I don't know if it's the engineer in me, but I typically try to find the most efficient way to do something. I'm always trying to figure out a better way to do something, particularly in the garden.
Since I started gardening, I've made a lot of mistakes -- particularly in the first few years. Here are some things I've learned regarding pruning of my vegetables.
Trimming Suckers
Suckers are little growths that sprout from the crotch between the primary trunk and a primary branch/offshoot. When allowed to persist, they end up creating volume in your plant and give extra medium with which to grow the fruit from the plant. I see them particularly in tomatoes and pepper plants (which are related).
Because suckers help you grow fruit, they are a very good and necessary part of crop production, however, they can also be problematic. From what I've read -- and my experience corroborates what I've read -- as suckers develop and are allow to persist, the plant psychology (if that's even a thing) seems to be given the message that it's fruit-making time. If you want short plants, you can allow the suckers to develop as happens naturally. If not, then you need to pinch off the suckers to keep the plant in "growth mode" rather than "fruit-making mode."
I generally prefer to have taller tomato and pepper plants. By doing so, you have taller trunks which will eventually lead to more overall plant volume to bear even more fruit.
Pinching the suckers off is typically an easy process. When the suckers are young, you actually pinch them with your fingers. The only care you need to have is to ensure you don't accidentally pinch off the primary shoot. In my enthusiasm, I accidentally did that when I was first learning about sucker-pinching. I ended up with a beautifully-developed tomato plant that wouldn't produce flowers (and, thus, no tomatoes).
Remove the low-level offshoots
From one point of view, it's nice to have bushy plants. Particularly when you're very new to gardening, any growth is good growth. It's definitely a triumph over your noobery.
Unfortunately, low-level growth is generally a bad thing. There are a couple of reasons why you want to remove vegetation that's close to the ground.
1. Low-level vegetation traps moisture.
Yes, plants need water to grow, however, by trapping moisture close to the ground you inevitably develop fungus problems. Once you do that, it's a constant and often losing battle for the plant's survival. Also, you're robbing energy from the plant that could be better put into growing tasty produce. It's also annoying for you to deal with and is very discouraging if you're still quite noobish in your gardening.
This is the single biggest reason to remove low-level vegetation.

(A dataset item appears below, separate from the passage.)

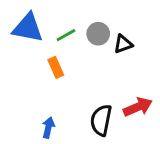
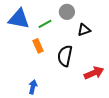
gray circle: (98, 34) -> (67, 12), moved
black semicircle: (101, 120) -> (65, 56), moved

2. Low-level vegetation helps encourage pest travel.
Thanks to a heavy application of companion planting, I don't typically have a whole lot of pest problems with my tomato and pepper plants. That being said, you don't want to help out any pests (especially insects) to get to your produce. Low-level vegetation usually ends up touching the ground and will give critters another avenue to get farther up your plant stalks.
3. Low-level vegetation can help introduce disease to the plant.
When pruning off the low-level stuff, I typically prune all horizontal vegetation from the bottom 12" - 18" of my plants. That gives a respectable pathway for evaporation of ground-level moisture and encourage airflow. I don't do all this pruning all at once, but do it gradually as the plants grow upward.Soil and other nearby plants can have any variety of diseases and fungus. Leaving low-level offshoots to exist can have them droop after rain or planned watering which will only help to bring problems to your plants.
Clear out other vegetation
The concept of removing low-level vegetation from your plants also extends to that of other plants around the base of your crop-plants. Below, you can see where I've pruned off horizontal shoots from my tomato plants. Nearby, there are volunteer tomato plants as well as some volunteer cosmos plants starting.
If those volunteers (or weeds in other cases) are allowed to develop, they will end up crowding the crop plants. That will cause moisture to be trapped around the leaves (encouraging fungus problems) as well as forcing the crop plants to put more energy into competing for light rather than growing in a planned method.
Pinching off flowers
As with suckers, there are times when you want to pinch off flowers. On crop plants, the flowers become the fruit. If your crop plants are allowed to continue growing flowers, the plant "psychology" will be to fully transition into "fruit-growing mode."
As you see the flowers start to form, you need to persistently pinch them off in order to encourage the plants to put energy into growing the plant, not developing fruit.
Once you're generally happy with the size -- both height and girth of the plant structure -- let the plant continue with flower generation.